The Romantic poet Holderlin wrote nearly two centuries ago, “The Gods are near but difficult to grasp; where danger is greatest, however, deliverance grows stronger”. Only through a new Mythos can we find out new path, our new direction for we are guided by images, consciously or unconsciously, towards our deliverance.  

 

I lived with the false myth “I must forever be a good child, without anger and serving others”. This was my guiding imago; so deeply unconscious that one has always reacted that way and can hardly conceive of another type of life.

 

In his 1939 speech to the Guild for Pastoral Psychology in London, Jung notes that we are forced to choose between outer ideologies or private neurosis. Only the path of individuation could serve as a viable alternative. This is still true.

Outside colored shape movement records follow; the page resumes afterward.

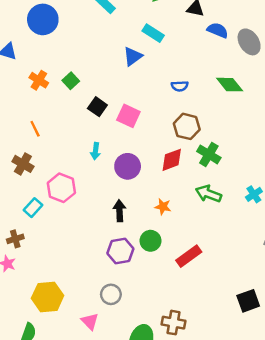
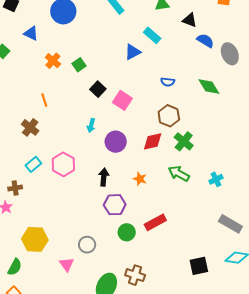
pink hexagon: (61, 188) -> (63, 164), moved
green circle: (150, 241) -> (127, 232), moved
purple hexagon: (120, 251) -> (115, 205), moved

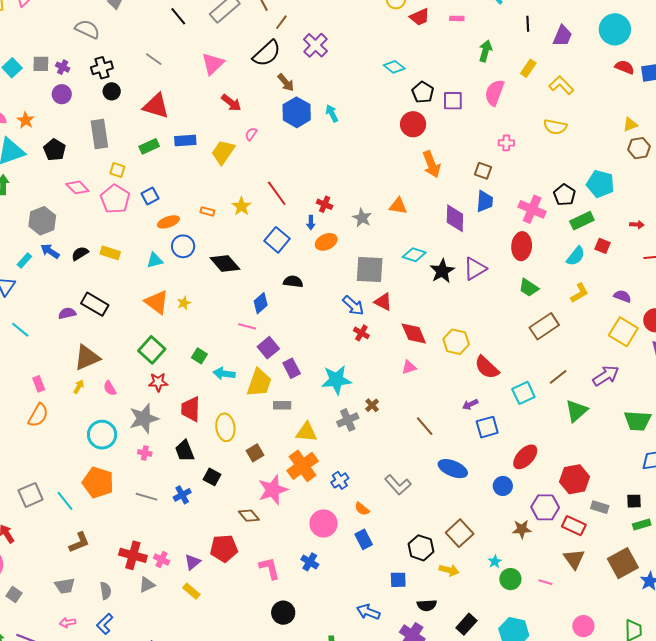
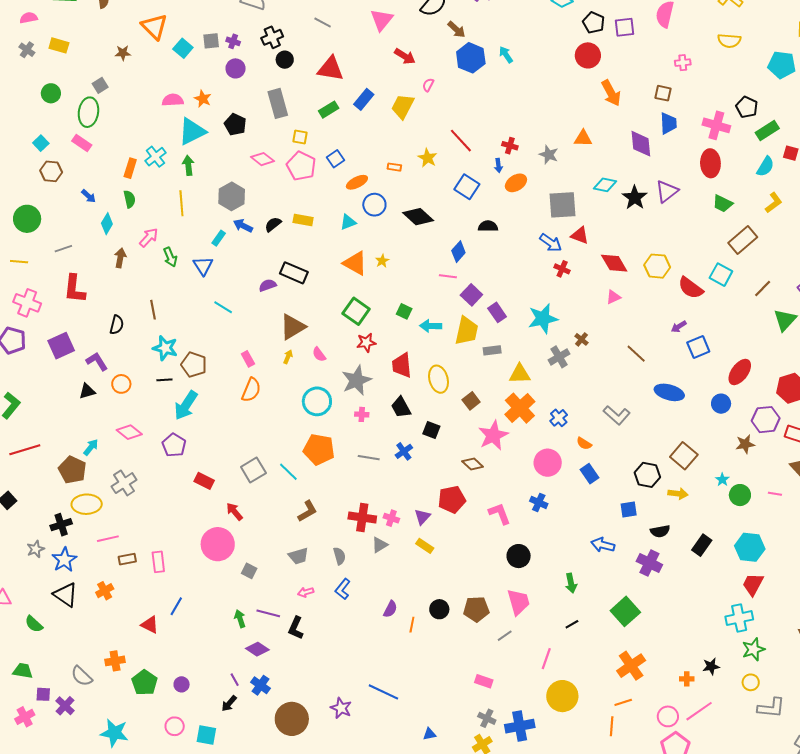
blue rectangle: (185, 141) -> (364, 99), turned -40
cyan pentagon: (600, 184) -> (782, 65), moved
cyan square: (523, 393) -> (721, 275), moved, turned -30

 Individuation for Jung represented a set of images, which guide the soul’s energies. It is the developmental imperative of each of us to become ourselves as fully as we are able, within the limits imposed on us by fate. Unless we confront our fate we will remain only slaves to it. We must separate who we are from what we have acquired. I am not what happened to me. I am what I choose to be. Otherwise, we are prisoners of our fate.

 

Jung stated: “the individual has an ‘a priori’, unconscious existence, but exists consciously only so far as a consciousness of his particular nature is present. The conscious process of differentiation, or individuation, is needed to bring the individuality to consciousness. It is to raise it out of testate of acquired False Identity with the object, the parent, the child’s first object.

 

The first identification with Reality is through and with the parent, and later with outside authority figures seen through this early lens, through the transference of these parent complexes onto the institutions of society. As long as we remain primarily identified with the outer world, the objective world we will be estranged from our selves.

Individuation cuts one off from further personal conformity to ‘others’ and hence from the collectivity of family and society.  All the previous guilt created by others is erased.  the individuate leaves this guilt behind him in the world,  then continue his life journey forward to further find redemption from this past wounding.

 

The goal of individualism is important only as an idea, writes Jung, the essential thing is the “opus” which leads to its attainment.  That is the goal of a lifetime.

 

In Middle life, the axis of our life moves from the Ego-World to Ego-Self

 

Over the entrance to the Temple of Apollo at Delphi, the priests inscribed the admonition “Know Thyself”. An inscription in one of the inner chambers is a collateral inscription - “Thou Art” These injunctions capture the individuation dialectic well.

 

A relationship to the self requires that the psychic state within is wholly present to oneself.

To Heal:

You must absorb the trauma of separation and Loss.

Take the loss and withdrawal of all your projections you have cast out into the world

 

We must return and become childlike once again. That is to say to be in touch once again with our original childhood, the awe and wonder of it. But as well we will also encounter the tragic found there. If this journey is never taken we risk being childish and navel gazing throughout the remainder of our adult life.